■ TASK DESCRIPTION: Lines in the records below that contain the word "memesan" must each be copied.

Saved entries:
---------------

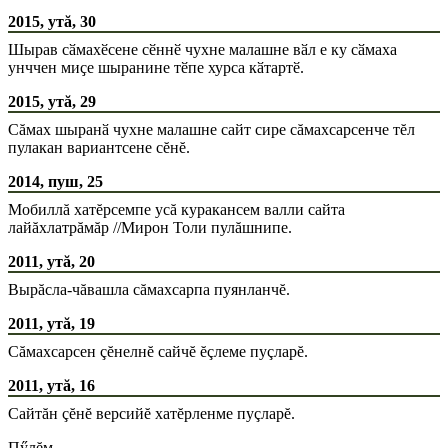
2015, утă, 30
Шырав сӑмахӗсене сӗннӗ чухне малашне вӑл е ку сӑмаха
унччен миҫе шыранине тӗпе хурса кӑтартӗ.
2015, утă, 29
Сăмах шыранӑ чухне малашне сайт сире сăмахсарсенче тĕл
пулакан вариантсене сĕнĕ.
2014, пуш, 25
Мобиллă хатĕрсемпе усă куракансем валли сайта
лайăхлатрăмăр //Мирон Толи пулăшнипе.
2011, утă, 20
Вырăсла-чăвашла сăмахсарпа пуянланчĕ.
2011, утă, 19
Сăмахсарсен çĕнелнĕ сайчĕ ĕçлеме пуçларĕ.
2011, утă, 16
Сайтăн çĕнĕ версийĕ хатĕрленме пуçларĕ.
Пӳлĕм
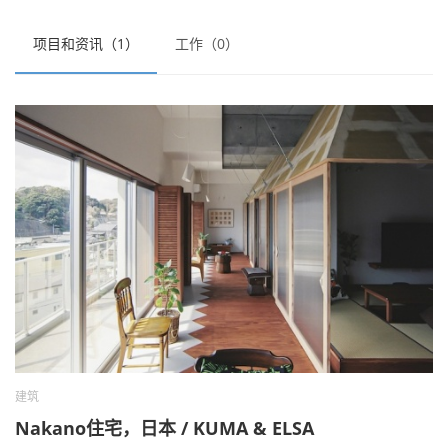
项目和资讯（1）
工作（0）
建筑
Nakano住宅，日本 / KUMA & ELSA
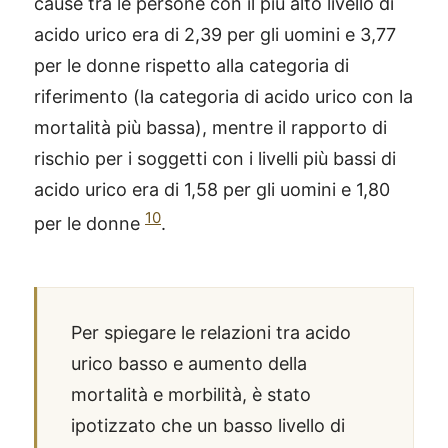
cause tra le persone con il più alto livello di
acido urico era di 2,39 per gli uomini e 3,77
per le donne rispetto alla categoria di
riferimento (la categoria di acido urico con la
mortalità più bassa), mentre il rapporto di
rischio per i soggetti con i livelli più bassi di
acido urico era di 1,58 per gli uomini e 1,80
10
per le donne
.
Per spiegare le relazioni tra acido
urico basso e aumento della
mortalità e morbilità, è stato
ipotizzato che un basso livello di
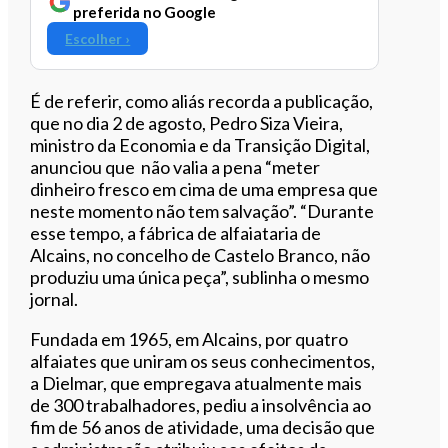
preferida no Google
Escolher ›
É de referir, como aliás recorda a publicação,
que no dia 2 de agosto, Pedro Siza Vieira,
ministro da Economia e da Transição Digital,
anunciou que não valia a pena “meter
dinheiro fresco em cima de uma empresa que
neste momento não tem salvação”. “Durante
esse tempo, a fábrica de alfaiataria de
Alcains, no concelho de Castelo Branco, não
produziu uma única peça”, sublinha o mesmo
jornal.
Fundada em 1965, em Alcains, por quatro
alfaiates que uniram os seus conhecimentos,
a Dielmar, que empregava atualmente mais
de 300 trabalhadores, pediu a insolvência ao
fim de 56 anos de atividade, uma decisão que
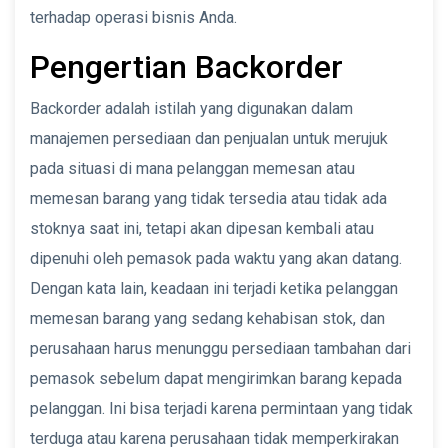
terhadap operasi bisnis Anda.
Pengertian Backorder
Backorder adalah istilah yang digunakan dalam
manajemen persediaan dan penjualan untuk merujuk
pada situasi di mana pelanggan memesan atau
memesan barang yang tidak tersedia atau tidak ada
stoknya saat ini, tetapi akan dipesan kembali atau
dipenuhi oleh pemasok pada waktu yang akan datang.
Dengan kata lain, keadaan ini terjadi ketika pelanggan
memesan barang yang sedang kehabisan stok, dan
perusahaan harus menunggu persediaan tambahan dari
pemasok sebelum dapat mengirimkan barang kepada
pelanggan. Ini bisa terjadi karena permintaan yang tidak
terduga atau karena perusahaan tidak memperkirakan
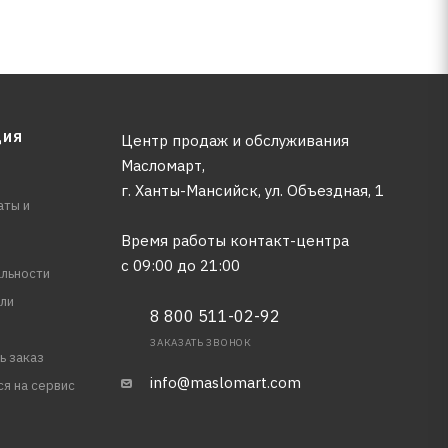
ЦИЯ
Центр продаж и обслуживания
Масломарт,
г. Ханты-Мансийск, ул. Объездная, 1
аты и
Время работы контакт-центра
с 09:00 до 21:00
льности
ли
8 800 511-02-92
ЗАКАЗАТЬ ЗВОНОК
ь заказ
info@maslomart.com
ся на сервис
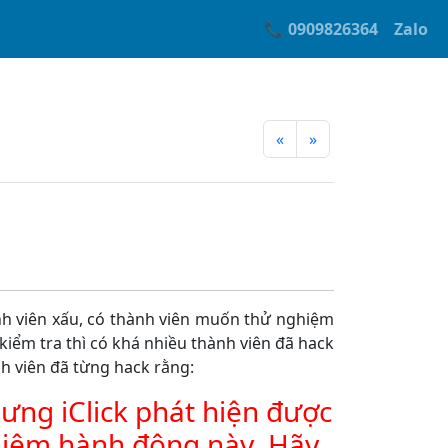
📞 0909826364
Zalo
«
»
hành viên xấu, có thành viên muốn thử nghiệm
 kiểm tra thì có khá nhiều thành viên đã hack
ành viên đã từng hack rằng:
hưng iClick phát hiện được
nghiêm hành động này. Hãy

---------------

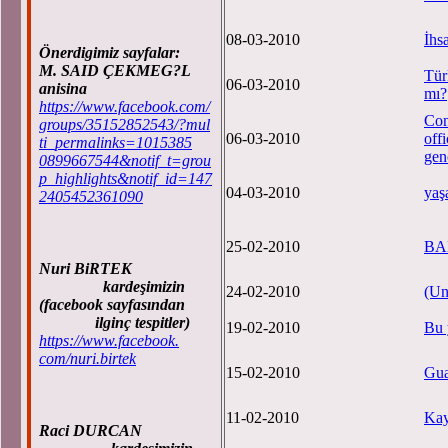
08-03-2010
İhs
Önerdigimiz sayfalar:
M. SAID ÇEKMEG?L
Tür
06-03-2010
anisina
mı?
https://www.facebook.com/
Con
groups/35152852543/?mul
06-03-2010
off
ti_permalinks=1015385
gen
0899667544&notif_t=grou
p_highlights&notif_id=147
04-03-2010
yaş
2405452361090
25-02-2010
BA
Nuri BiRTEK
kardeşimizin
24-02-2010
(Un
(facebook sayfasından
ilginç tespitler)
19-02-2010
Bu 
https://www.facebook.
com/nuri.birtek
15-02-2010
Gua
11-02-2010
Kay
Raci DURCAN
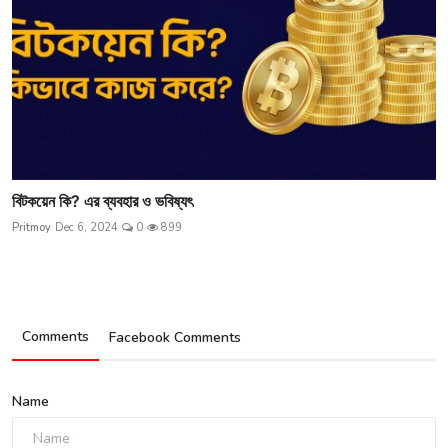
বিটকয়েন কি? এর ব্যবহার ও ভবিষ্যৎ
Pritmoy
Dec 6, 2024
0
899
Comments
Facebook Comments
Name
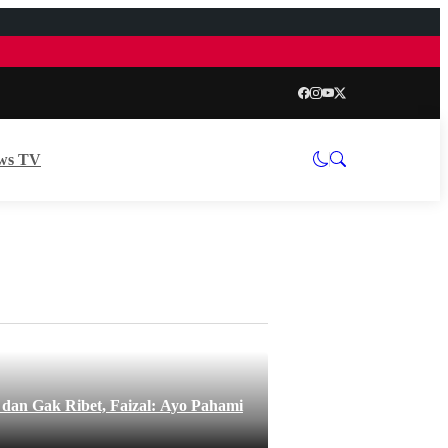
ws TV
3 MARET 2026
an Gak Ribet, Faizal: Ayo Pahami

---------------

■ WRITTEN ANSWER:
pada situasi di mana pelanggan memesan atau
memesan barang yang tidak tersedia atau tidak ada
memesan barang yang sedang kehabisan stok, dan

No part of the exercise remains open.